Courses Frequently Taught at USC
Innovative Courses
Katada has developed and teaches two off-campus courses
Maymester Course
This unique class combines on-site research based learning and peer to peer interaction with our counterpart school, Singapore Management University (SMU). All the students engage in producing foreign policy recommendations to the current US foreign policy team in the form of a Task Force Report after spending four weeks interviewing Asian experts and foreign policy makers in Washington DC, Los Angeles, Kuala Lumpur and Singapore. The brainstorming and debates among the students from both sides of the Pacific have profoundly influenced the way the report’s recommendations, and the friendship among these students is the side-benefit that will last the students’ life time.
The course consists of three components with the emphasis on active and peer-to-peer learning. The first is in-class learning of the US foreign policy toward Asia analyzed from both American and Asian perspectives. The second set is the exchange of views through on-line and in-person discussion with Singaporean students and as they together conduct interviews with policymakers and experts in Washington DC, Los Angeles, and in Southeast Asia. The course links the USC students up with SMU students through on-line communication, and through actual visits to each other. The final set comes from preparing and executing policy presentations and writing Task Force Reports.

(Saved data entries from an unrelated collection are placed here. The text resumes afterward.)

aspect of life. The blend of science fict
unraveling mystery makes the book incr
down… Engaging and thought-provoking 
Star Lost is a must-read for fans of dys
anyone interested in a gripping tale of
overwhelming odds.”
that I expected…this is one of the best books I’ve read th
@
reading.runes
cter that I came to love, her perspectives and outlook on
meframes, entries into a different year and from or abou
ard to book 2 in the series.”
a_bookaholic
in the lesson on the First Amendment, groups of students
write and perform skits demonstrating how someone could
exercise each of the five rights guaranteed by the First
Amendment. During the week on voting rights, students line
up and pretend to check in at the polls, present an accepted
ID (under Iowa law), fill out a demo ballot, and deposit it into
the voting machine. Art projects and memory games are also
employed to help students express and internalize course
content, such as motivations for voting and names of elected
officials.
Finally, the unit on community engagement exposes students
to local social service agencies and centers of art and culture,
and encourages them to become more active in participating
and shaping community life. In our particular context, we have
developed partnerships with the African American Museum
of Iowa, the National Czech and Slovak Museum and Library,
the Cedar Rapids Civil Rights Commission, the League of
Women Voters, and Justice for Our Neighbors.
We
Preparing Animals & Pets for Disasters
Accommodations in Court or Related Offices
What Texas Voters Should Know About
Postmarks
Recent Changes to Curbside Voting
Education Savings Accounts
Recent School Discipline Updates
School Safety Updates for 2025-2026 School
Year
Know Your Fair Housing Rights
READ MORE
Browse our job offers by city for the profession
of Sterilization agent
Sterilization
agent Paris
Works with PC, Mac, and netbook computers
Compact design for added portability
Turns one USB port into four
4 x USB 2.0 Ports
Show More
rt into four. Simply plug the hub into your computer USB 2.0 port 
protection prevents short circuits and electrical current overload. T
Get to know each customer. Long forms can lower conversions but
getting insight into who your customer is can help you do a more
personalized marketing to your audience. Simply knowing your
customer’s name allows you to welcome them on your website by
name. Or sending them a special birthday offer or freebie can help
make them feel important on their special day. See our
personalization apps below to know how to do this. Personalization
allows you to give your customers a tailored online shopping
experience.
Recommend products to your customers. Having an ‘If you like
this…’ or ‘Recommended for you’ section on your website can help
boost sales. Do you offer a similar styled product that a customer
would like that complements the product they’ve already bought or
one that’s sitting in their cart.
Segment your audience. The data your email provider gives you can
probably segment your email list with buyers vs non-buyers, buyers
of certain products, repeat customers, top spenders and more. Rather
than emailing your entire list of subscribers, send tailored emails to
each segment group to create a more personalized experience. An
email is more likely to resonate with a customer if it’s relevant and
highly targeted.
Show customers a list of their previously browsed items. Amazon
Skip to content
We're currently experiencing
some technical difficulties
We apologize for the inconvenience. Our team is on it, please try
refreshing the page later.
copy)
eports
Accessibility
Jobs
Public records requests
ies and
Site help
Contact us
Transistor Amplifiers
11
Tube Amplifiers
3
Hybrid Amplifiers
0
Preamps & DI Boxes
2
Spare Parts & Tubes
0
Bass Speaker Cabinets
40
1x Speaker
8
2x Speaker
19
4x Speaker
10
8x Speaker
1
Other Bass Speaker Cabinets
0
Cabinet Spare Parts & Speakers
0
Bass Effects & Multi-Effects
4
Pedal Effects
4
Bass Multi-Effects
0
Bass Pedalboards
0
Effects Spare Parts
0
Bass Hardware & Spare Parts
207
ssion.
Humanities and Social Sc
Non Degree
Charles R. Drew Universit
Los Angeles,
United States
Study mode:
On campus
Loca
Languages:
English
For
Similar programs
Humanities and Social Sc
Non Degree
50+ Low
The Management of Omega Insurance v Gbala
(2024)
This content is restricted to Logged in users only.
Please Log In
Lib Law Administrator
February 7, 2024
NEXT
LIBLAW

Dialogues among students as well as interviews and discussions on security and foreign policy issues in the region provide the students with an opportunity for active learning. They take an active part in the interview process where they ask questions to the experts and discuss issues with their peers. The final product from the course is the students’ presentation and report on the US foreign policy trajectory of the US administration towards East Asia. The public presentation of their findings and recommendation take place at the last days of their course, and the students complete their report on the final day of the program.
Maymester Course
By combining in-class activities and a two-week research visit to Japan affiliated with Meiji University in Tokyo, this course takes full advantage of problem-based learning, as it blurs the line between the formal classroom and the classroom of everyday life. Students will gain not just a theoretical grasp of societal transformation, they will experience it first-hand through coordinated field research, guest lecturers, interaction with Japanese students, and their own investigations that will constitute the major research paper for the course. Preparation for the research paper will be conducted through course readings, films, discussion, lectures, study tours, and, most importantly, personal experiences and interactions with informants in both the U.S. and Japan.
The focus of this course is Japan’s changing society and how “outsiders” analyze the dynamics of these social changes. How has Japan’s sense of harmony “wa” affected the country’s politics, economy as well as society? What kind of challenges and opportunities has Japan faced due to the norm of “wa”? What does it mean to be an outsider in Japan? How do outsiders see Japan? The goal of study is to develop an awareness of diversity and how social norms affect people and societies. After completing this course, students will have gained a significant familiarity with contemporary Japan (its culture, politics, economic and social problems) as well as basic competency in its geography and transportation networks. Moreover, the course will provide students with insight for recognizing and analyzing problems of international misunderstanding within society and within their own minds.